Durbin Presses Acting FDA Commissioner Woodcock To Finish Review Of E-Cigarette Products

SPRINGFIELD – U.S. Senate Majority Whip Dick Durbin (D-IL) today spoke with Acting Food and Drug Administration (FDA) Commissioner Janet Woodcock to receive an update on yesterday’s announcement that FDA has rejected millions of e-cigarette applications for failing to show a public health benefit, but would delay a final decision on whether or not e-cigarette top sellers – like JUUL – can remain on the market. Durbin pressed Woodcock for swift action on JUUL and other flavored e-cigarette products that dominate the market and have ignited the youth vaping epidemic.

“I’m glad the agency is making progress in rejecting e-cigarettes that flagrantly targeted kids.  But FDA is missing the moment with yet another needless delay.  By failing to act on the largest e-cigarettes manufacturers who ignited the youth vaping epidemic, FDA’s announcement yesterday was largely a symbolic undertaking. Every day we wait for FDA decisions, more children get hooked,” Durbin said.

Facing a court-ordered deadline to complete review of e-cigarette applications by September 9, FDA yesterday provided a public “status update” on its progress with pre-market tobacco product applications (PMTAs).  FDA indicated it has reviewed and rejected 93 percent of the e-cigarette products so far—representing six million vaping products—and that it has not approved any products.  The remaining seven percent of applications include JUUL, Vuse, NJoy, and other flavored products that hold the largest market shares and are most popular with kids. Presently, an estimated 20 percent of high school students use e-cigarettes, compared to four percent of adults.

In July, Durbin and Congressional colleagues introduced the Resources to Prevent Youth Vaping Act, which would hold e-cigarette companies accountable for the youth vaping crisis by requiring e-cigarette manufacturers to pay user fees to the FDA. These fees would provide the agency with additional resources to conduct stronger oversight of the e-cigarette industry and increase awareness of the danger of e-cigarettes. In June, Durbin testified at a House Oversight and Government Reform Subcommittee on Economic and Consumer Policy hearing focused on the role of FDA in regulating e-cigarette products.

In October 2020, Durbin urged the FDA to strongly enforce its own regulations to protect kids from addictive e-cigarettes by publishing a list of products that submitted premarket tobacco product applications (PMTAs), and remove products that did not submit PMTAs.

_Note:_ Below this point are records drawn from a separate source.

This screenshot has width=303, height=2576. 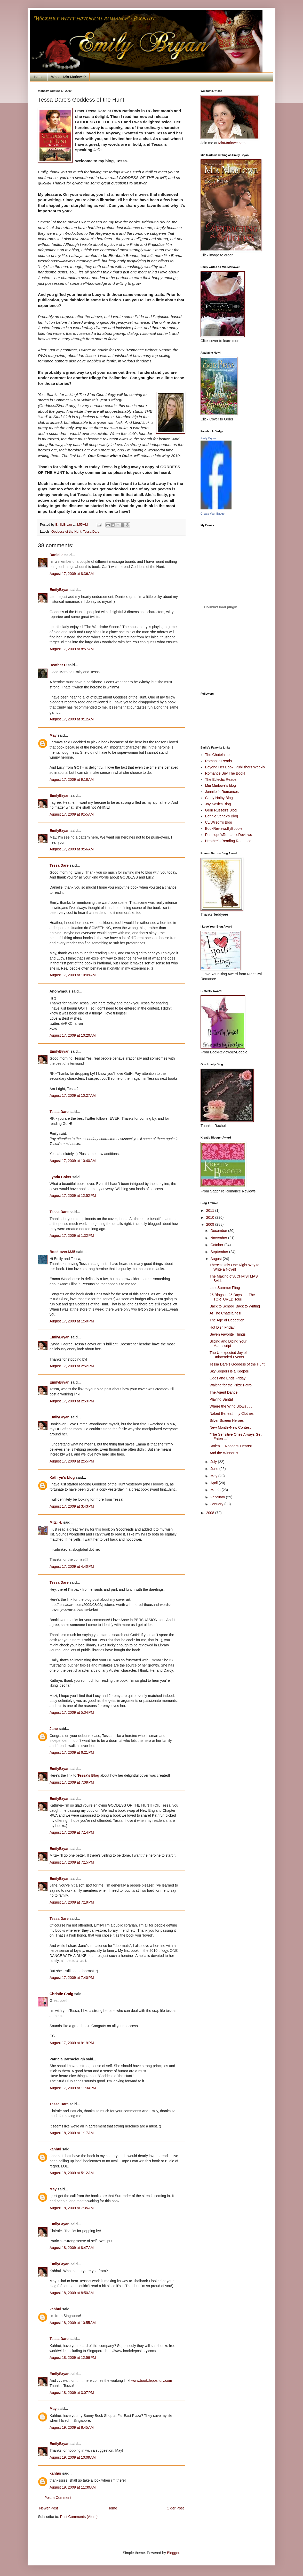 I want to click on August 17, 2009 at 10:27 AM, so click(x=73, y=1095).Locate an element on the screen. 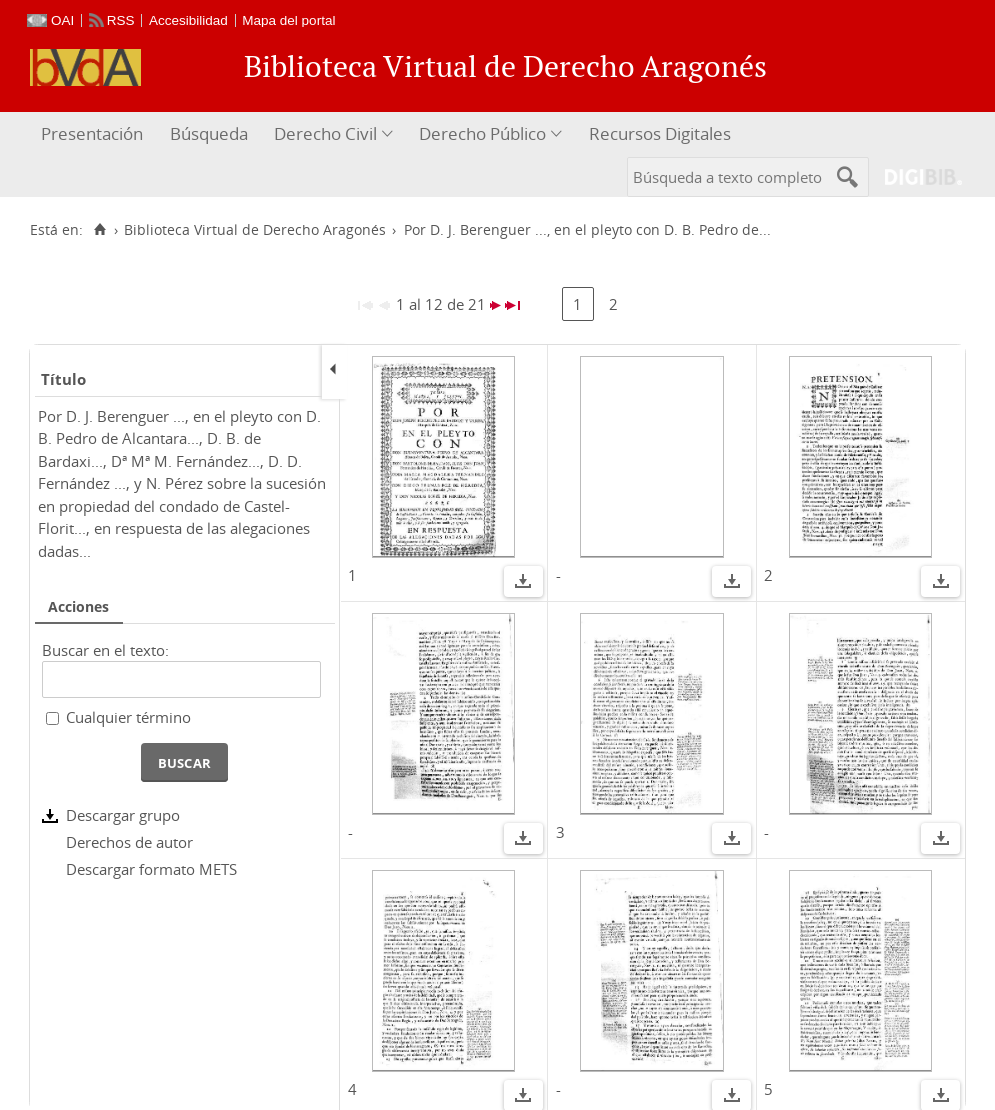  Descargar formato METS is located at coordinates (151, 869).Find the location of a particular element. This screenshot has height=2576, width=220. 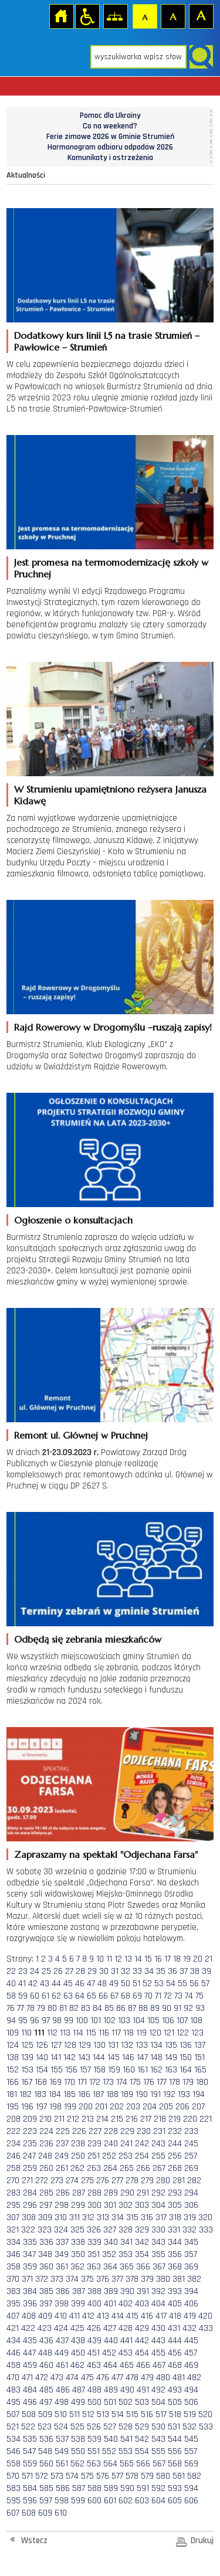

114 is located at coordinates (78, 2033).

In 2019, Durbin and U.S. Senator Lisa Murkowski (R-AK) introduced bipartisan, bicameral legislation to crack down on kid-friendly flavorings in highly-addictive e-cigarettes and cigars.  The Stopping Appealing Flavors in E-Cigarettes for Kids (SAFE Kids) Act would place strong restrictions on e-cigarette flavorings and ban cigar flavorings altogether.

For decades, Durbin has led Congressional efforts to investigate and regulate tobacco products, especially vaping and other e-cigarette devices.  In 2019, Durbin sent a series of letters to JUUL and Altria – which bought a majority stake in JUUL – about its marketing practices and product popularity amongst America’s youth.